В общем — Чапа почти успокоился. Почему «почти»? Душа вдруг напомнила о себе. Что-то было не по ней. Как известно, любой ум при желании можно всегда уговорить, потому что ум доверяет логике и аргументам. Но с душой такие штуки не проходят. Душа живет своей жизнью; откуда она получает информацию — ей одной известно; без нужды она не вмешивается в твои дела, но уж если подала голос…
Чапа поерзал по земле, еще раз осмотрелся. Вокруг были мир и покой, но душу что-то не устраивало. Она пока только предупреждала об этом, но уже где-то рядом была тоска…

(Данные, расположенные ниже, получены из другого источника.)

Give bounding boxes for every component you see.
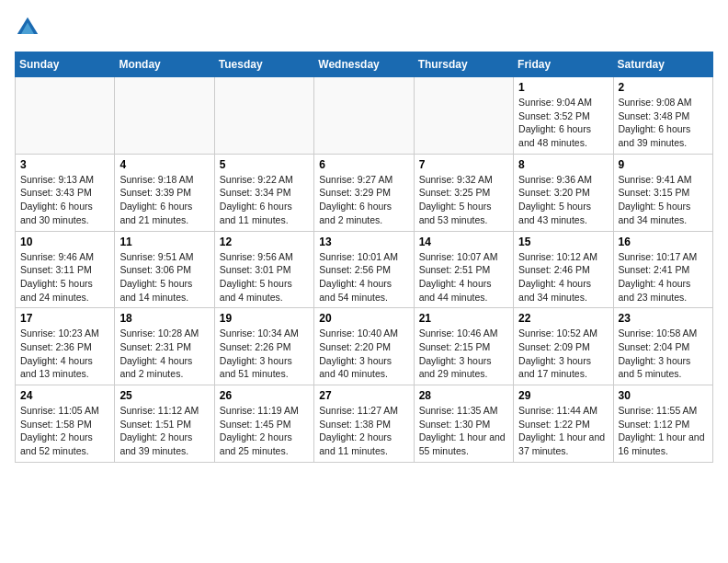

Надо сказать, что Чапа не был трусом — и знал об этом. И явись ему предчувствие, скажем, полвека спустя (допустим, что ему те же восемнадцать, но он городской и начитанный молодой человек, в курсе популярной околонаучной информации), он бы решил, что пространство вокруг него наполнено волнами тревоги и страха, где-то рядом происходят страшные вещи, объятые ужасом души вопиют — и его душа слышит этот безмолвный крик. Кстати — так оно и было. Пространство уже наполнялось набатом: «обходят!», «танки!», «окружили!», — и душа Чапы отзывалась на первые его удары. Увы, хотя предостережение Чапа слышал, — понять смысл он не мог.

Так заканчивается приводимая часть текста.